• Collected data entries
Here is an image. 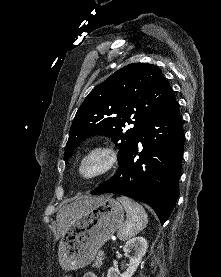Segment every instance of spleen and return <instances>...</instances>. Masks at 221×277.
<instances>
[{"label":"spleen","instance_id":"spleen-1","mask_svg":"<svg viewBox=\"0 0 221 277\" xmlns=\"http://www.w3.org/2000/svg\"><path fill=\"white\" fill-rule=\"evenodd\" d=\"M127 213L126 222L119 228L118 237L125 241L143 230L148 223V216L144 208L137 202L126 197H118Z\"/></svg>","mask_w":221,"mask_h":277}]
</instances>
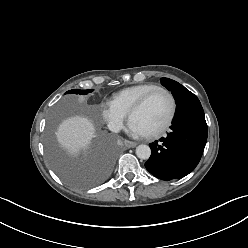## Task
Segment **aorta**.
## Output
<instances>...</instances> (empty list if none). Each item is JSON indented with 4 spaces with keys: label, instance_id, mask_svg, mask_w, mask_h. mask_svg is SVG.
I'll return each mask as SVG.
<instances>
[{
    "label": "aorta",
    "instance_id": "762f6f07",
    "mask_svg": "<svg viewBox=\"0 0 248 248\" xmlns=\"http://www.w3.org/2000/svg\"><path fill=\"white\" fill-rule=\"evenodd\" d=\"M136 155L140 159H148L151 155V149L148 145L141 144L136 148Z\"/></svg>",
    "mask_w": 248,
    "mask_h": 248
}]
</instances>
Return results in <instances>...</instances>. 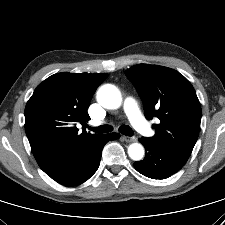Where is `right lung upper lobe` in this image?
Masks as SVG:
<instances>
[{
    "label": "right lung upper lobe",
    "mask_w": 225,
    "mask_h": 225,
    "mask_svg": "<svg viewBox=\"0 0 225 225\" xmlns=\"http://www.w3.org/2000/svg\"><path fill=\"white\" fill-rule=\"evenodd\" d=\"M107 73H57L35 89L25 107V131L39 166L57 151L94 139L99 134L78 133L76 123L87 113L96 88Z\"/></svg>",
    "instance_id": "right-lung-upper-lobe-1"
}]
</instances>
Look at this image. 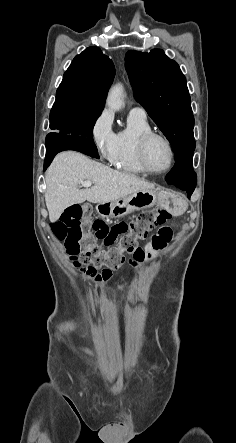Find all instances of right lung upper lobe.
<instances>
[{
    "instance_id": "obj_1",
    "label": "right lung upper lobe",
    "mask_w": 236,
    "mask_h": 443,
    "mask_svg": "<svg viewBox=\"0 0 236 443\" xmlns=\"http://www.w3.org/2000/svg\"><path fill=\"white\" fill-rule=\"evenodd\" d=\"M114 76L112 60L100 48L89 47L73 59L64 73L53 106L102 111Z\"/></svg>"
}]
</instances>
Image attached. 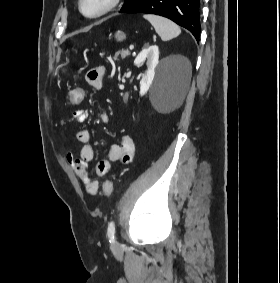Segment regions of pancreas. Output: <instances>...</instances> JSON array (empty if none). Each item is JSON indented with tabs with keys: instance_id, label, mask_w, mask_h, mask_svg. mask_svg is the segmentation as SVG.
Masks as SVG:
<instances>
[{
	"instance_id": "cf45deb5",
	"label": "pancreas",
	"mask_w": 280,
	"mask_h": 283,
	"mask_svg": "<svg viewBox=\"0 0 280 283\" xmlns=\"http://www.w3.org/2000/svg\"><path fill=\"white\" fill-rule=\"evenodd\" d=\"M130 55V52L128 50H121V51H118L115 53L113 59L115 61L118 60L119 56L122 58V59H125L126 57H128Z\"/></svg>"
}]
</instances>
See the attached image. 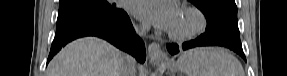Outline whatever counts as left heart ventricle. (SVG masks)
<instances>
[{"mask_svg": "<svg viewBox=\"0 0 287 76\" xmlns=\"http://www.w3.org/2000/svg\"><path fill=\"white\" fill-rule=\"evenodd\" d=\"M195 17L189 13L179 12L176 22L170 29L175 32H184L191 29L195 25Z\"/></svg>", "mask_w": 287, "mask_h": 76, "instance_id": "left-heart-ventricle-1", "label": "left heart ventricle"}]
</instances>
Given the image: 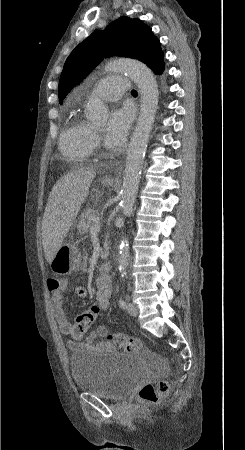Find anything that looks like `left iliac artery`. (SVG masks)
<instances>
[{
    "mask_svg": "<svg viewBox=\"0 0 245 450\" xmlns=\"http://www.w3.org/2000/svg\"><path fill=\"white\" fill-rule=\"evenodd\" d=\"M118 303H119V307H120V308H122V309L125 308L126 303H125V301H124L123 299H119Z\"/></svg>",
    "mask_w": 245,
    "mask_h": 450,
    "instance_id": "obj_1",
    "label": "left iliac artery"
}]
</instances>
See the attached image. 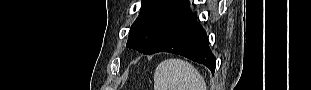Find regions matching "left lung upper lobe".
Here are the masks:
<instances>
[{
	"label": "left lung upper lobe",
	"mask_w": 311,
	"mask_h": 90,
	"mask_svg": "<svg viewBox=\"0 0 311 90\" xmlns=\"http://www.w3.org/2000/svg\"><path fill=\"white\" fill-rule=\"evenodd\" d=\"M189 13L187 0H143L140 14L130 28L127 46L149 54Z\"/></svg>",
	"instance_id": "obj_1"
}]
</instances>
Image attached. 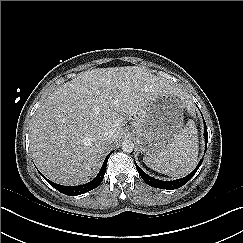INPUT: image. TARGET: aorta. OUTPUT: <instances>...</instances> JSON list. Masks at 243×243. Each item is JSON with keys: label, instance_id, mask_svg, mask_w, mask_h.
Instances as JSON below:
<instances>
[{"label": "aorta", "instance_id": "aorta-1", "mask_svg": "<svg viewBox=\"0 0 243 243\" xmlns=\"http://www.w3.org/2000/svg\"><path fill=\"white\" fill-rule=\"evenodd\" d=\"M133 149H134V143L131 140L127 139L122 142V150L124 152L130 153L133 151Z\"/></svg>", "mask_w": 243, "mask_h": 243}]
</instances>
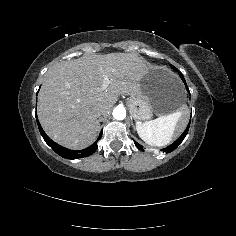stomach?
I'll list each match as a JSON object with an SVG mask.
<instances>
[{
  "mask_svg": "<svg viewBox=\"0 0 236 236\" xmlns=\"http://www.w3.org/2000/svg\"><path fill=\"white\" fill-rule=\"evenodd\" d=\"M182 83L169 72L150 69L139 82V92L127 101L131 117L137 121L150 120L153 114L168 116L185 103Z\"/></svg>",
  "mask_w": 236,
  "mask_h": 236,
  "instance_id": "obj_1",
  "label": "stomach"
}]
</instances>
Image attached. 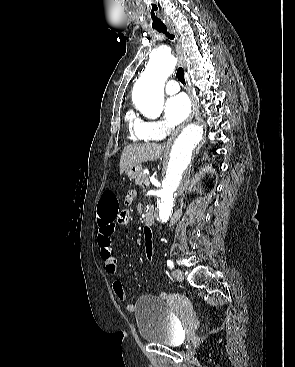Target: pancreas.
Instances as JSON below:
<instances>
[{
  "mask_svg": "<svg viewBox=\"0 0 295 367\" xmlns=\"http://www.w3.org/2000/svg\"><path fill=\"white\" fill-rule=\"evenodd\" d=\"M148 179V176L144 173H141L137 178H136V184L140 187H143V185L145 184V181Z\"/></svg>",
  "mask_w": 295,
  "mask_h": 367,
  "instance_id": "obj_1",
  "label": "pancreas"
}]
</instances>
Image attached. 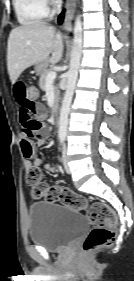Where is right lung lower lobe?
Listing matches in <instances>:
<instances>
[{
    "instance_id": "98d812e1",
    "label": "right lung lower lobe",
    "mask_w": 134,
    "mask_h": 281,
    "mask_svg": "<svg viewBox=\"0 0 134 281\" xmlns=\"http://www.w3.org/2000/svg\"><path fill=\"white\" fill-rule=\"evenodd\" d=\"M63 16H64V15H63V14H61V15H60V17H59V22H60V23H61V22H62V20H63Z\"/></svg>"
}]
</instances>
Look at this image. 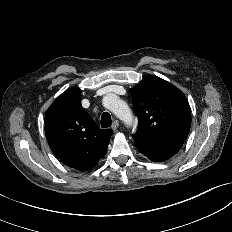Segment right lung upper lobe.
Wrapping results in <instances>:
<instances>
[{"label": "right lung upper lobe", "instance_id": "1", "mask_svg": "<svg viewBox=\"0 0 232 232\" xmlns=\"http://www.w3.org/2000/svg\"><path fill=\"white\" fill-rule=\"evenodd\" d=\"M113 133L100 129L83 110L81 90L65 91L54 100L45 114V134L48 144L65 165L88 171L104 157Z\"/></svg>", "mask_w": 232, "mask_h": 232}]
</instances>
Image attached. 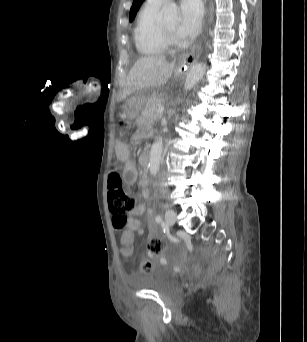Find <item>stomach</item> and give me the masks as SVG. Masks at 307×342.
<instances>
[{"mask_svg": "<svg viewBox=\"0 0 307 342\" xmlns=\"http://www.w3.org/2000/svg\"><path fill=\"white\" fill-rule=\"evenodd\" d=\"M185 64L180 63L177 65L174 76L177 77L184 72ZM144 97H132L126 101V103L122 106L121 118L123 121H131L135 117H137L142 111V106L144 103Z\"/></svg>", "mask_w": 307, "mask_h": 342, "instance_id": "1", "label": "stomach"}]
</instances>
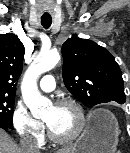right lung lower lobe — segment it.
I'll use <instances>...</instances> for the list:
<instances>
[{"mask_svg": "<svg viewBox=\"0 0 130 153\" xmlns=\"http://www.w3.org/2000/svg\"><path fill=\"white\" fill-rule=\"evenodd\" d=\"M0 128L4 129L5 131L10 130L9 127H7L6 125H4L3 123L0 122Z\"/></svg>", "mask_w": 130, "mask_h": 153, "instance_id": "98d812e1", "label": "right lung lower lobe"}]
</instances>
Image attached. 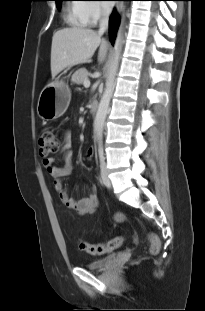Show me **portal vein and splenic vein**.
Wrapping results in <instances>:
<instances>
[{"instance_id": "18ae733b", "label": "portal vein and splenic vein", "mask_w": 205, "mask_h": 311, "mask_svg": "<svg viewBox=\"0 0 205 311\" xmlns=\"http://www.w3.org/2000/svg\"><path fill=\"white\" fill-rule=\"evenodd\" d=\"M83 85H84V87H86V88L90 87V81H89L88 79H85Z\"/></svg>"}]
</instances>
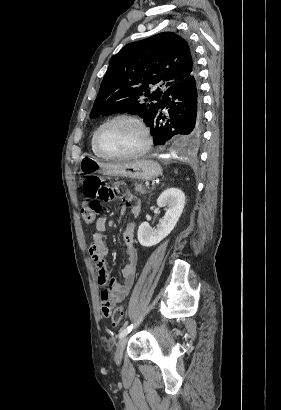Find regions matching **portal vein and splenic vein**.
<instances>
[{
    "label": "portal vein and splenic vein",
    "instance_id": "portal-vein-and-splenic-vein-1",
    "mask_svg": "<svg viewBox=\"0 0 281 410\" xmlns=\"http://www.w3.org/2000/svg\"><path fill=\"white\" fill-rule=\"evenodd\" d=\"M145 185H146V186H149V183H148V182H146V183H145Z\"/></svg>",
    "mask_w": 281,
    "mask_h": 410
}]
</instances>
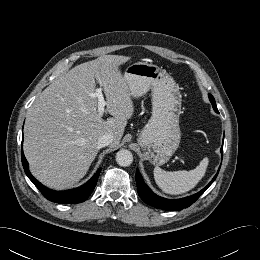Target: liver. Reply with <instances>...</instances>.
I'll use <instances>...</instances> for the list:
<instances>
[{
  "label": "liver",
  "mask_w": 260,
  "mask_h": 260,
  "mask_svg": "<svg viewBox=\"0 0 260 260\" xmlns=\"http://www.w3.org/2000/svg\"><path fill=\"white\" fill-rule=\"evenodd\" d=\"M130 57L104 55L75 66L52 82L28 109L24 126V154L33 176L45 186L61 190L77 183L98 154V138L113 135L120 143L134 112L128 85L119 66ZM95 79L103 88L106 121L97 110Z\"/></svg>",
  "instance_id": "obj_1"
}]
</instances>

• EXERCISE
In the answer, include exactly the lines from the one containing "Find regions matching **portal" through the end of the records above and no pictures at all.

• SOLUTION FOR THIS PROBLEM
Find regions matching **portal vein and splenic vein**.
<instances>
[{
    "label": "portal vein and splenic vein",
    "instance_id": "portal-vein-and-splenic-vein-1",
    "mask_svg": "<svg viewBox=\"0 0 281 410\" xmlns=\"http://www.w3.org/2000/svg\"><path fill=\"white\" fill-rule=\"evenodd\" d=\"M145 185H146V186H149V183H148V182H146V183H145Z\"/></svg>",
    "mask_w": 281,
    "mask_h": 410
}]
</instances>
Target: liver. Reply with <instances>...</instances>.
I'll use <instances>...</instances> for the list:
<instances>
[{
  "label": "liver",
  "mask_w": 260,
  "mask_h": 260,
  "mask_svg": "<svg viewBox=\"0 0 260 260\" xmlns=\"http://www.w3.org/2000/svg\"><path fill=\"white\" fill-rule=\"evenodd\" d=\"M130 57L104 55L75 66L52 82L28 109L24 126V154L33 176L45 186L61 190L77 183L98 154V138L113 135L120 143L134 112L128 85L119 66ZM95 79L103 88L106 121L97 110Z\"/></svg>",
  "instance_id": "obj_1"
}]
</instances>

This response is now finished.